● **Exercise details**
Copy the complete listing that follows, letter for letter.

● **Task input**
——
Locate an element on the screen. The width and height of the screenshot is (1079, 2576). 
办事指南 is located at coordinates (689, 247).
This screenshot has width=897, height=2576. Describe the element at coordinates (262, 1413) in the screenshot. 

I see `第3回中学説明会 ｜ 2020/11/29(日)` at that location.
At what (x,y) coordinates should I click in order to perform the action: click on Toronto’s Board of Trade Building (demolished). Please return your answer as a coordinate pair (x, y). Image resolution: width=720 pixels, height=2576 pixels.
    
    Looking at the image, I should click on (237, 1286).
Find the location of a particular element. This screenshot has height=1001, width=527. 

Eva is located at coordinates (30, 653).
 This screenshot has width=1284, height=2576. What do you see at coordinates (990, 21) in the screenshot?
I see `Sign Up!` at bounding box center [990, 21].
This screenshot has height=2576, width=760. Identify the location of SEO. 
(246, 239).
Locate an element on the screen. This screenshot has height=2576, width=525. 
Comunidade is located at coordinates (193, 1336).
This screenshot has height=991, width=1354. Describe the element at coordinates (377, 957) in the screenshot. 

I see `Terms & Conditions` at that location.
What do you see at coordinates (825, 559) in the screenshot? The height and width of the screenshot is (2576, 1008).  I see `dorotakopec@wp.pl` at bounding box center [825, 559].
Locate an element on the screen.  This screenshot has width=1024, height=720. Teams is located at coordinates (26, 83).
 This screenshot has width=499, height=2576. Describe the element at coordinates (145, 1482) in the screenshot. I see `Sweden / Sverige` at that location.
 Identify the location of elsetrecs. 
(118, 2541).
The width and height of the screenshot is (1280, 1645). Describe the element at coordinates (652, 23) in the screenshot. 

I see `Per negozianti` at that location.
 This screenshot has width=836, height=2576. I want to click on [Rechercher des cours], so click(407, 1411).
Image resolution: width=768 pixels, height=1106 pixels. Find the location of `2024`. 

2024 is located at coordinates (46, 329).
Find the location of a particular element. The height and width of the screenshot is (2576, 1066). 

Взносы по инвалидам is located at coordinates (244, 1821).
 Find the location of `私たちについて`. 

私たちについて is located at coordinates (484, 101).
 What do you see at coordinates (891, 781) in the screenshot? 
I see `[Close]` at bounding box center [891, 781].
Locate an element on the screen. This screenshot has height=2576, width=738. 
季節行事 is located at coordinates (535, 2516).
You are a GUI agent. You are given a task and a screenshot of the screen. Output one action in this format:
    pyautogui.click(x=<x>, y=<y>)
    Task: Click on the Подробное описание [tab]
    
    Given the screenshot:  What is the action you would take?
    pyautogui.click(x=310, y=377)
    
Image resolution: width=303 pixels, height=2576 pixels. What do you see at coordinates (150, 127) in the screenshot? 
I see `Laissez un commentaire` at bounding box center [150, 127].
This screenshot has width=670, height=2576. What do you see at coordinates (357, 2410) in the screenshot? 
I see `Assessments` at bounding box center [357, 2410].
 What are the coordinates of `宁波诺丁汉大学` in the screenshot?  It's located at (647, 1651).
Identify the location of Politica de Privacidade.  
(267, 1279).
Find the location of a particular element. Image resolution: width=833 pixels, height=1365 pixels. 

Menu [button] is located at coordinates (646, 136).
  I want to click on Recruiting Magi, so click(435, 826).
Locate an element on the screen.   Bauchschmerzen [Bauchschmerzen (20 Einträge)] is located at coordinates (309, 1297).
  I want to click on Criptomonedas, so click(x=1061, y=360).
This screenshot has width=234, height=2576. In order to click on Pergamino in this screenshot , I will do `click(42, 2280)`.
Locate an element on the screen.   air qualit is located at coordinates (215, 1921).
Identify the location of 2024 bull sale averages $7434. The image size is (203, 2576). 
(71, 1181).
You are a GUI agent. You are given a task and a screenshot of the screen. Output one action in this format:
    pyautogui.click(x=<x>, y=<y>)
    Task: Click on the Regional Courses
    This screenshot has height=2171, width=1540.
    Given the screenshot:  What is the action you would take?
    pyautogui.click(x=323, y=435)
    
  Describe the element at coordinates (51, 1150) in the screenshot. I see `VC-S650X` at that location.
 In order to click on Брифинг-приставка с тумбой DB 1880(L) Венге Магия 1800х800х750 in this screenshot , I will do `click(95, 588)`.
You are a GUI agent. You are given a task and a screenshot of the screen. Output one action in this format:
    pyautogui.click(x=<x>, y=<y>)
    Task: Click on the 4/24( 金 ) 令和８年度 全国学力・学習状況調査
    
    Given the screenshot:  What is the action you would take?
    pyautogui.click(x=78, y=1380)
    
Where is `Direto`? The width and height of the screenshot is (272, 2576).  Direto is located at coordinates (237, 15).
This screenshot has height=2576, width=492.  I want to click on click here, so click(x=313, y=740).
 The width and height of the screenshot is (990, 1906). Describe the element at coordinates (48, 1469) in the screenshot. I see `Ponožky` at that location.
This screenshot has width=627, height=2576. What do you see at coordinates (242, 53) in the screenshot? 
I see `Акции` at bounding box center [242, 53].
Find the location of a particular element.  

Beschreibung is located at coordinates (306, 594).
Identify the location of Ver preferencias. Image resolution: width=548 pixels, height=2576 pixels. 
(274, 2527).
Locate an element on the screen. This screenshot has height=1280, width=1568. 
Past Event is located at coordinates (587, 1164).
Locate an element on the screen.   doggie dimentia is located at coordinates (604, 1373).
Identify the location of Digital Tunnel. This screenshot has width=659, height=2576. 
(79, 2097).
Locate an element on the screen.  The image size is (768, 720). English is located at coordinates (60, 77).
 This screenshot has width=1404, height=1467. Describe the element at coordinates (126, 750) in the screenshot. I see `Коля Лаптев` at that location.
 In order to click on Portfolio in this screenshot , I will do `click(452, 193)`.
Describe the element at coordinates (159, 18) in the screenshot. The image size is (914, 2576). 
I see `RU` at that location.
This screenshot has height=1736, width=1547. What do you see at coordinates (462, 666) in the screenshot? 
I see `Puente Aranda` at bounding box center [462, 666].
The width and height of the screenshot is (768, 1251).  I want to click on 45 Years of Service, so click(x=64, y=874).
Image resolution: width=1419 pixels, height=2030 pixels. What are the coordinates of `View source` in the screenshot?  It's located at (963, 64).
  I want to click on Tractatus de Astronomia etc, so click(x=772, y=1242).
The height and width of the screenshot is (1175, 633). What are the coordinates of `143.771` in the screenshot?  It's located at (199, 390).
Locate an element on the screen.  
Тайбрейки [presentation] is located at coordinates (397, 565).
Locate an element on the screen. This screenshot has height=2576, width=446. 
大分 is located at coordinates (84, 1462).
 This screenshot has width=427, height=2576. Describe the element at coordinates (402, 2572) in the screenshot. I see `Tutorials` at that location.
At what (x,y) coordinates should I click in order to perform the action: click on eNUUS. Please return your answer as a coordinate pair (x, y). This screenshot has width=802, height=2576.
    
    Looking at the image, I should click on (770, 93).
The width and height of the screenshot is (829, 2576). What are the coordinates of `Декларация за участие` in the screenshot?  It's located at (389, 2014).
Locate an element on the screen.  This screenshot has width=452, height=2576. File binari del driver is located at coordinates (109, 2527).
——
● **Exercise solution**
Locate an element on the screen. The width and height of the screenshot is (1079, 2576). 
办事指南 is located at coordinates (689, 247).
This screenshot has width=897, height=2576. Describe the element at coordinates (262, 1413) in the screenshot. 

I see `第3回中学説明会 ｜ 2020/11/29(日)` at that location.
At what (x,y) coordinates should I click in order to perform the action: click on Toronto’s Board of Trade Building (demolished). Please return your answer as a coordinate pair (x, y). Image resolution: width=720 pixels, height=2576 pixels.
    
    Looking at the image, I should click on (237, 1286).
Find the location of a particular element. This screenshot has height=1001, width=527. 

Eva is located at coordinates (30, 653).
 This screenshot has width=1284, height=2576. What do you see at coordinates (990, 21) in the screenshot?
I see `Sign Up!` at bounding box center [990, 21].
This screenshot has height=2576, width=760. Identify the location of SEO. 
(246, 239).
Locate an element on the screen. This screenshot has height=2576, width=525. 
Comunidade is located at coordinates (193, 1336).
This screenshot has height=991, width=1354. Describe the element at coordinates (377, 957) in the screenshot. 

I see `Terms & Conditions` at that location.
What do you see at coordinates (825, 559) in the screenshot? The height and width of the screenshot is (2576, 1008).  I see `dorotakopec@wp.pl` at bounding box center [825, 559].
Locate an element on the screen.  This screenshot has width=1024, height=720. Teams is located at coordinates (26, 83).
 This screenshot has width=499, height=2576. Describe the element at coordinates (145, 1482) in the screenshot. I see `Sweden / Sverige` at that location.
 Identify the location of elsetrecs. 
(118, 2541).
The width and height of the screenshot is (1280, 1645). Describe the element at coordinates (652, 23) in the screenshot. 

I see `Per negozianti` at that location.
 This screenshot has width=836, height=2576. I want to click on [Rechercher des cours], so click(407, 1411).
Image resolution: width=768 pixels, height=1106 pixels. Find the location of `2024`. 

2024 is located at coordinates (46, 329).
Find the location of a particular element. The height and width of the screenshot is (2576, 1066). 

Взносы по инвалидам is located at coordinates (244, 1821).
 Find the location of `私たちについて`. 

私たちについて is located at coordinates (484, 101).
 What do you see at coordinates (891, 781) in the screenshot? 
I see `[Close]` at bounding box center [891, 781].
Locate an element on the screen. This screenshot has height=2576, width=738. 
季節行事 is located at coordinates (535, 2516).
You are a GUI agent. You are given a task and a screenshot of the screen. Output one action in this format:
    pyautogui.click(x=<x>, y=<y>)
    Task: Click on the Подробное описание [tab]
    
    Given the screenshot:  What is the action you would take?
    pyautogui.click(x=310, y=377)
    
Image resolution: width=303 pixels, height=2576 pixels. What do you see at coordinates (150, 127) in the screenshot? 
I see `Laissez un commentaire` at bounding box center [150, 127].
This screenshot has width=670, height=2576. What do you see at coordinates (357, 2410) in the screenshot? 
I see `Assessments` at bounding box center [357, 2410].
 What are the coordinates of `宁波诺丁汉大学` in the screenshot?  It's located at (647, 1651).
Identify the location of Politica de Privacidade.  
(267, 1279).
Find the location of a particular element. Image resolution: width=833 pixels, height=1365 pixels. 

Menu [button] is located at coordinates (646, 136).
  I want to click on Recruiting Magi, so click(435, 826).
Locate an element on the screen.   Bauchschmerzen [Bauchschmerzen (20 Einträge)] is located at coordinates (309, 1297).
  I want to click on Criptomonedas, so click(x=1061, y=360).
This screenshot has width=234, height=2576. In order to click on Pergamino in this screenshot , I will do `click(42, 2280)`.
Locate an element on the screen.   air qualit is located at coordinates (215, 1921).
Identify the location of 2024 bull sale averages $7434. The image size is (203, 2576). 
(71, 1181).
You are a GUI agent. You are given a task and a screenshot of the screen. Output one action in this format:
    pyautogui.click(x=<x>, y=<y>)
    Task: Click on the Regional Courses
    This screenshot has height=2171, width=1540.
    Given the screenshot:  What is the action you would take?
    pyautogui.click(x=323, y=435)
    
  Describe the element at coordinates (51, 1150) in the screenshot. I see `VC-S650X` at that location.
 In order to click on Брифинг-приставка с тумбой DB 1880(L) Венге Магия 1800х800х750 in this screenshot , I will do `click(95, 588)`.
You are a GUI agent. You are given a task and a screenshot of the screen. Output one action in this format:
    pyautogui.click(x=<x>, y=<y>)
    Task: Click on the 4/24( 金 ) 令和８年度 全国学力・学習状況調査
    
    Given the screenshot:  What is the action you would take?
    pyautogui.click(x=78, y=1380)
    
Where is `Direto`? The width and height of the screenshot is (272, 2576).  Direto is located at coordinates (237, 15).
This screenshot has height=2576, width=492.  I want to click on click here, so click(x=313, y=740).
 The width and height of the screenshot is (990, 1906). Describe the element at coordinates (48, 1469) in the screenshot. I see `Ponožky` at that location.
This screenshot has width=627, height=2576. What do you see at coordinates (242, 53) in the screenshot? 
I see `Акции` at bounding box center [242, 53].
Find the location of a particular element.  

Beschreibung is located at coordinates (306, 594).
Identify the location of Ver preferencias. Image resolution: width=548 pixels, height=2576 pixels. 
(274, 2527).
Locate an element on the screen. This screenshot has height=1280, width=1568. 
Past Event is located at coordinates (587, 1164).
Locate an element on the screen.   doggie dimentia is located at coordinates (604, 1373).
Identify the location of Digital Tunnel. This screenshot has width=659, height=2576. 
(79, 2097).
Locate an element on the screen.  The image size is (768, 720). English is located at coordinates (60, 77).
 This screenshot has width=1404, height=1467. Describe the element at coordinates (126, 750) in the screenshot. I see `Коля Лаптев` at that location.
 In order to click on Portfolio in this screenshot , I will do `click(452, 193)`.
Describe the element at coordinates (159, 18) in the screenshot. The image size is (914, 2576). 
I see `RU` at that location.
This screenshot has height=1736, width=1547. What do you see at coordinates (462, 666) in the screenshot? 
I see `Puente Aranda` at bounding box center [462, 666].
The width and height of the screenshot is (768, 1251).  I want to click on 45 Years of Service, so click(x=64, y=874).
Image resolution: width=1419 pixels, height=2030 pixels. What are the coordinates of `View source` in the screenshot?  It's located at (963, 64).
  I want to click on Tractatus de Astronomia etc, so click(x=772, y=1242).
The height and width of the screenshot is (1175, 633). What are the coordinates of `143.771` in the screenshot?  It's located at (199, 390).
Locate an element on the screen.  
Тайбрейки [presentation] is located at coordinates (397, 565).
Locate an element on the screen. This screenshot has height=2576, width=446. 
大分 is located at coordinates (84, 1462).
 This screenshot has width=427, height=2576. Describe the element at coordinates (402, 2572) in the screenshot. I see `Tutorials` at that location.
At what (x,y) coordinates should I click in order to perform the action: click on eNUUS. Please return your answer as a coordinate pair (x, y). This screenshot has width=802, height=2576.
    
    Looking at the image, I should click on (770, 93).
The width and height of the screenshot is (829, 2576). What are the coordinates of `Декларация за участие` in the screenshot?  It's located at (389, 2014).
Locate an element on the screen.  This screenshot has width=452, height=2576. File binari del driver is located at coordinates (109, 2527).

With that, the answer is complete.